And sometimes, it was all I could do just to wrap her up tight and plummet with her, freefall.
The worst part of everything was being misunderstood. Was I busy or just unavailable? Whose side was I on? Why would I stay when she seemed so empty of affection, or so full of bizarre accusations? I wish saving never meant sacrificing, wanting never involved hoping, and hope never seemed lost. The thing about Batgirl: she always needs a mask, whether she’s walking in the daytime as if life’s just ordinary, or setting her jaw to face down her foe.
Now, I want to peel it all off. To stand bare and naked on a beach in the sunrise. Just me – with the wind blowing across from Antarctica and straight, smack onto my skin.
So before this dawn breaks, I pick my way clear of the saltgrass and let my clothes fall into the recesses of a sandstone outcrop. The ocean is bitterly cold, yet I notice, within it, dozens of shellfish survive, wrapped and closed.
On the first try, I get ankle-deep in the water. It aches all the way to my knees. So I wade back out, and I perch at the edge, all huddled up on a rock. There’s that sharp, salty smell. Goosebumps on my arms.
On the second try, I get chest-deep in the water, and my skin throbs and prickles as the blood rushes inwards. My heart pounds. I gasp, airways flooding and tightening. Then I scramble from the water, scraping against the shore.
But I don’t put my clothes on. Once more, I think steadily, because I see now, that I can get out when I want to. I can haul myself onto the shore. I can do this. Perhaps you can call it my superpower.
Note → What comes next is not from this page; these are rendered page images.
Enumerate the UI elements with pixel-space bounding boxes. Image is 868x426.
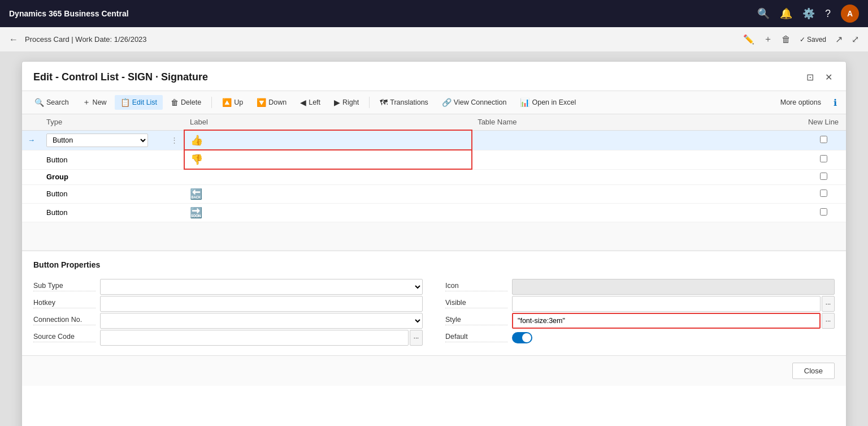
notification-icon[interactable]: 🔔 <box>780 7 792 20</box>
open-in-excel-button[interactable]: 📊 Open in Excel <box>514 95 581 110</box>
type-cell-2[interactable]: Button <box>41 150 165 169</box>
label-cell-1[interactable]: 👍 <box>184 130 472 150</box>
default-label: Default <box>445 333 507 342</box>
close-button[interactable]: Close <box>792 363 835 379</box>
up-button[interactable]: 🔼 Up <box>216 95 249 110</box>
source-code-dots-button[interactable]: ··· <box>410 330 423 346</box>
up-label: Up <box>234 98 243 106</box>
table-name-cell-2[interactable] <box>472 150 801 169</box>
sub-header-icons: ✏️ ＋ 🗑 ✓ Saved ↗ ⤢ <box>743 33 859 45</box>
source-code-row: Source Code ··· <box>33 329 423 346</box>
right-label: Right <box>342 98 359 106</box>
edit-list-button[interactable]: 📋 Edit List <box>115 95 163 110</box>
label-cell-2[interactable]: 👎 <box>184 150 472 169</box>
view-connection-label: View Connection <box>454 98 507 106</box>
new-line-cell-4[interactable] <box>801 184 846 203</box>
translations-label: Translations <box>390 98 428 106</box>
settings-icon[interactable]: ⚙️ <box>802 7 815 20</box>
row-indicator-3 <box>22 169 41 184</box>
delete-icon[interactable]: 🗑 <box>782 35 791 45</box>
app-title: Dynamics 365 Business Central <box>9 9 129 18</box>
table-row[interactable]: Button 👎 <box>22 150 846 169</box>
table-name-cell-1[interactable] <box>472 130 801 150</box>
search-icon[interactable]: 🔍 <box>757 7 770 20</box>
table-name-cell-4[interactable] <box>472 184 801 203</box>
table-name-cell-3[interactable] <box>472 169 801 184</box>
drag-handle-5[interactable] <box>165 203 184 222</box>
type-cell-4[interactable]: Button <box>41 184 165 203</box>
label-cell-5[interactable]: 🔜 <box>184 203 472 222</box>
dialog-footer: Close <box>22 355 846 386</box>
back-icon[interactable]: ← <box>9 35 18 45</box>
drag-handle-3[interactable] <box>165 169 184 184</box>
new-line-cell-5[interactable] <box>801 203 846 222</box>
sub-type-select[interactable] <box>100 279 423 295</box>
view-connection-button[interactable]: 🔗 View Connection <box>436 95 513 110</box>
down-icon: 🔽 <box>257 98 266 107</box>
visible-input[interactable] <box>512 296 821 312</box>
icon-box <box>512 279 835 295</box>
new-line-checkbox-4[interactable] <box>820 190 827 197</box>
source-code-input[interactable] <box>100 330 409 346</box>
new-line-checkbox-3[interactable] <box>820 173 827 180</box>
add-icon[interactable]: ＋ <box>763 33 772 45</box>
label-cell-3[interactable] <box>184 169 472 184</box>
row-indicator-5 <box>22 203 41 222</box>
table-name-cell-5[interactable] <box>472 203 801 222</box>
more-options-button[interactable]: More options <box>775 96 827 109</box>
left-button[interactable]: ◀ Left <box>294 95 326 110</box>
style-row: Style "font-size:3em" ··· <box>445 312 835 329</box>
table-row[interactable]: Group <box>22 169 846 184</box>
info-icon[interactable]: ℹ <box>831 95 839 110</box>
avatar[interactable]: A <box>841 5 859 23</box>
hotkey-row: Hotkey <box>33 295 423 312</box>
new-line-cell-2[interactable] <box>801 150 846 169</box>
right-button[interactable]: ▶ Right <box>328 95 364 110</box>
sub-header: ← Process Card | Work Date: 1/26/2023 ✏️… <box>0 27 868 52</box>
toolbar-divider-2 <box>369 97 370 108</box>
visible-dots-button[interactable]: ··· <box>822 296 835 312</box>
new-button[interactable]: ＋ New <box>77 94 112 110</box>
type-cell-5[interactable]: Button <box>41 203 165 222</box>
new-line-checkbox-2[interactable] <box>820 155 827 162</box>
type-cell-1[interactable]: Button Group Label <box>41 130 165 150</box>
help-icon[interactable]: ? <box>825 8 831 20</box>
hotkey-input[interactable] <box>100 296 423 312</box>
style-dots-button[interactable]: ··· <box>822 313 835 329</box>
collapse-icon[interactable]: ⤢ <box>852 34 859 45</box>
page-content: Edit - Control List - SIGN · Signature ⊡… <box>0 52 868 426</box>
arrow-right-icon: 🔜 <box>190 207 202 218</box>
down-button[interactable]: 🔽 Down <box>251 95 292 110</box>
top-bar-right: 🔍 🔔 ⚙️ ? A <box>757 5 859 23</box>
table-row[interactable]: Button 🔙 <box>22 184 846 203</box>
type-select-1[interactable]: Button Group Label <box>46 134 148 147</box>
delete-button[interactable]: 🗑 Delete <box>165 95 207 110</box>
new-line-cell-1[interactable] <box>801 130 846 150</box>
label-cell-4[interactable]: 🔙 <box>184 184 472 203</box>
search-label: Search <box>46 98 69 106</box>
type-cell-3[interactable]: Group <box>41 169 165 184</box>
translations-button[interactable]: 🗺 Translations <box>374 95 434 110</box>
search-button[interactable]: 🔍 Search <box>29 95 75 110</box>
drag-handle-4[interactable] <box>165 184 184 203</box>
minimize-button[interactable]: ⊡ <box>804 71 816 84</box>
edit-icon[interactable]: ✏️ <box>743 34 754 45</box>
visible-label: Visible <box>445 299 507 308</box>
connection-no-select[interactable] <box>100 313 423 329</box>
table-row[interactable]: → Button Group Label ⋮ 👍 <box>22 130 846 150</box>
new-line-cell-3[interactable] <box>801 169 846 184</box>
props-right-col: Icon Visible ··· Style <box>445 278 835 346</box>
drag-handle-2[interactable] <box>165 150 184 169</box>
excel-icon: 📊 <box>520 98 530 107</box>
new-line-checkbox-5[interactable] <box>820 208 827 216</box>
top-bar: Dynamics 365 Business Central 🔍 🔔 ⚙️ ? A <box>0 0 868 27</box>
row-indicator-1: → <box>22 130 41 150</box>
drag-handle-1[interactable]: ⋮ <box>165 130 184 150</box>
new-line-checkbox-1[interactable] <box>820 136 827 143</box>
properties-section: Button Properties Sub Type Hotkey <box>22 251 846 355</box>
close-dialog-button[interactable]: ✕ <box>823 71 835 84</box>
default-toggle[interactable] <box>512 332 532 343</box>
style-input[interactable]: "font-size:3em" <box>512 313 821 329</box>
table-row[interactable]: Button 🔜 <box>22 203 846 222</box>
expand-icon[interactable]: ↗ <box>835 34 843 45</box>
So the third time I force myself into the water, I lie back so my hair floats and sways with the seaweed, and I let the waves lap up and over my face. Small fish nibble at me, my skin numb to their bites, as it is to the thousand broken shells beneath my body.
I hold my breath. Float upward. Blow out as my lips break the surface. Then I refill my lungs and submerge.
At last I stand upright and stride back to my outcrop, where my phone holds Clarissa’s latest message. “Where are you?” I read, swinging my towel round my shoulders.
Fifty metres off shore, a fisherman speeds past, and we give each other a wave.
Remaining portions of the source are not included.